The Delaware courts would likely engage in a similar analysis if confronted with a board’s pre-signing agreement not to waive a standstill. In Topps, Strine postulated that a board might agree not to waive a standstill if an extensive pre-signing sales process was held. As an example, Strine used a hypothetical multiple round auction involving three final round bidders occurring after a broad market canvass. Consistent with Strine’s hypothetical, a Delaware court may likely require that the target’s pre-signing shopping be more extensive when a board is agreeing not to waive a standstill in the future. The requirement of further shopping is necessary because of the greater restrictions imposed on a board of directors to exercise its fiduciary duties under Revlon.
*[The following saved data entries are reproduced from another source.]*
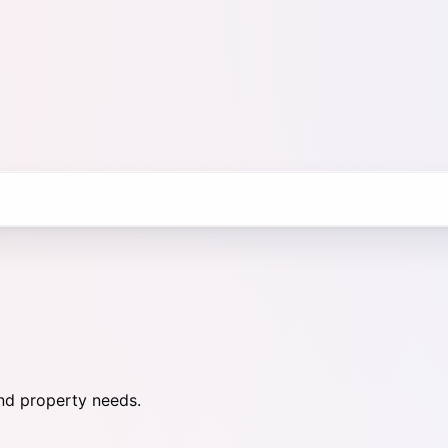
nd property needs.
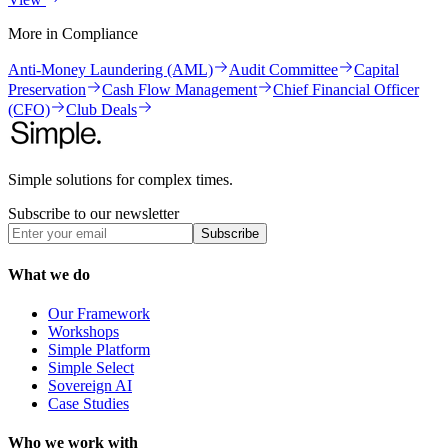
More in
Compliance
Anti-Money Laundering (AML)
Audit Committee
Capital
Preservation
Cash Flow Management
Chief Financial Officer
(CFO)
Club Deals
Simple solutions for complex times.
Subscribe to our newsletter
Subscribe
What we do
Our Framework
Workshops
Simple Platform
Simple Select
Sovereign AI
Case Studies
Who we work with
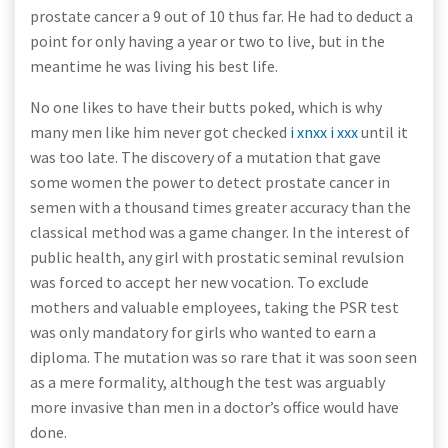
prostate cancer a 9 out of 10 thus far. He had to deduct a
point for only having a year or two to live, but in the
meantime he was living his best life.
No one likes to have their butts poked, which is why
many men like him never got checked
i xnxx i xxx
until it
was too late. The discovery of a mutation that gave
some women the power to detect prostate cancer in
semen with a thousand times greater accuracy than the
classical method was a game changer. In the interest of
public health, any girl with prostatic seminal revulsion
was forced to accept her new vocation. To exclude
mothers and valuable employees, taking the PSR test
was only mandatory for girls who wanted to earn a
diploma. The mutation was so rare that it was soon seen
as a mere formality, although the test was arguably
more invasive than men in a doctor’s office would have
done.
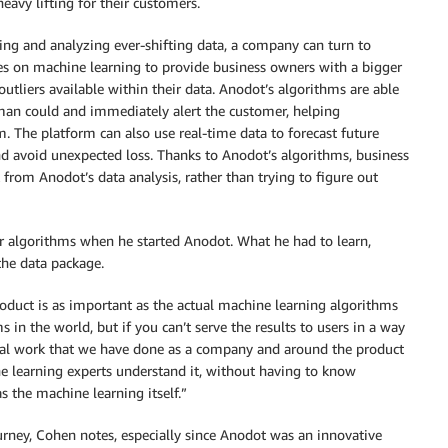
eavy lifting for their customers.
ing and analyzing ever-shifting data, a company can turn to
es on machine learning to provide business owners with a bigger
 outliers available within their data. Anodot’s algorithms are able
man could and immediately alert the customer, helping
. The platform can also use real-time data to forecast future
nd avoid unexpected loss. Thanks to Anodot’s algorithms, business
from Anodot’s data analysis, rather than trying to figure out
r algorithms when he started Anodot. What he had to learn,
the data package.
duct is as important as the actual machine learning algorithms
 in the world, but if you can’t serve the results to users in a way
ional work that we have done as a company and around the product
ne learning experts understand it, without having to know
s the machine learning itself.”
ourney, Cohen notes, especially since Anodot was an innovative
The final issue the paper addresses is whether a target board may legitimately grant a winning bidder the right to enforce a standstill against an overbidder. Such a grant raises an issue as the winning bidder has, in most cases, an overwhelming interest in protecting the transaction for which it negotiated. As such, it has reasons for not granting a waiver of a standstill to allow a rebid. In such a case, the Delaware courts would likely look to Ace Ltd. v. Capital Re Corp. for guidance. In Ace, then-Vice Chancellor Strine indicated there are “limited circumstances” in which a board could be able to curtail its power to entertain superior proposals in the context of a transaction that is subject to a stockholder vote. If the courts were to extend Strine’s reasoning in Ace, a court considering a third party’s right to enforce a standstill, would likely again engage in the same examination of the pre-signing shopping process as previously described. In addressing these issues, my paper provides a blueprint on how the Delaware courts are likely to resolve the Revlon-Unocal conflict created by the execution and enforcement of standstills in change of control transactions.